Sharks and turtles migrate using this underwater highway
3:48 AM EDT, Tue July 13, 2021
Cocos Island lies 340 miles off the coast of Costa Rica in the eastern tropical Pacific. Another 400 miles south are the Galapagos Islands. Both are considered safe havens for wildlife, and the waters surrounding each area are protected.
Between the two islands is a busy underwater highway for migratory fish. Species such as sea turtles and sharks move back and forth between the marine reserves, looking for places to nest or foraging for food.
But the underwater highway is open to fishing activities, and with populations of the migratory species declining, scientists and conservationists are campaigning for the entire swimway to be protected.
MigraMar, a network of scientists and environmental groups, has built a strong case for protecting the swimway, by documenting the species that use it. They have attached satellite and acoustic tags to individual species, like the whale shark pictured, so that they are able to follow their migratory pathway.
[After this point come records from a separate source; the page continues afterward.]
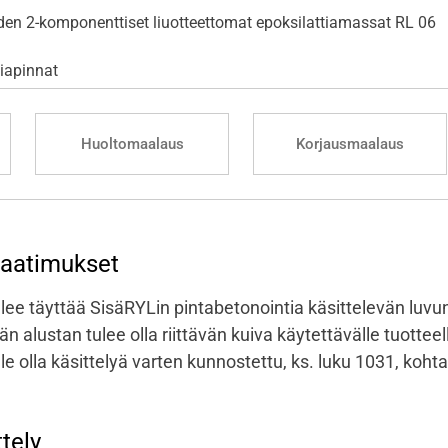
den 2-komponenttiset liuotteettomat epoksilattiamassat RL 06
tiapinnat
Huoltomaalaus
Korjausmaalaus
vaatimukset
lee täyttää SisäRYLin pintabetonointia käsittelevän luvu
än alustan tulee olla riittävän kuiva käytettävälle tuotte
le olla käsittelyä varten kunnostettu, ks. luku 1031, kohta
ttely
"We now have six species documented that are moving between these two islands," says Todd Steiner, executive director of Turtle Island Restoration Network and a founding member of MigraMar. "We suspect there's even more."
Steiner adds that the marine reserves surrounding Cocos Island and the Galapagos, pictured here, are good at protecting resident species, but not highly migratory ones.
The route between Cocos and Galapagos follows a chain of seamounts, or underwater mountains, which sharks and turtles rely on for navigation. They are also rich with life, providing vital resting and feeding spots during the long journey.
Endangered green turtles have been found to move between the islands, as they nest in the Galapagos and forage in the Cocos.
Leatherback turtles, which are listed as vulnerable, also use the route. One of the greatest threats to their survival is being caught accidentally by fishing boats or getting entangled in nets.
Scalloped hammerhead sharks travel in schools between the islands. The species is considered critically endangered, with fishing as its main threat. Scientists say that protecting the swimway could help to keep population levels up.
Whale sharks, the largest fish in the world and also endangered, are highly migratory. During an expedition in 2020, scientists tagged a whale shark, named Coco, near Darwin's arch in the Galapagos. Around a month later, Coco arrived at Cocos Island, confirming that the species migrates along the swimway.
Most recently, scientists discovered evidence of a tiger shark using the swimway, as a nine-foot-long female that scientists had tagged in the Galapagos seven years ago surfaced at Cocos Island. As tiger sharks are one of the top predators in the Pacific, their existence is vital to the survival of the entire ecosystem.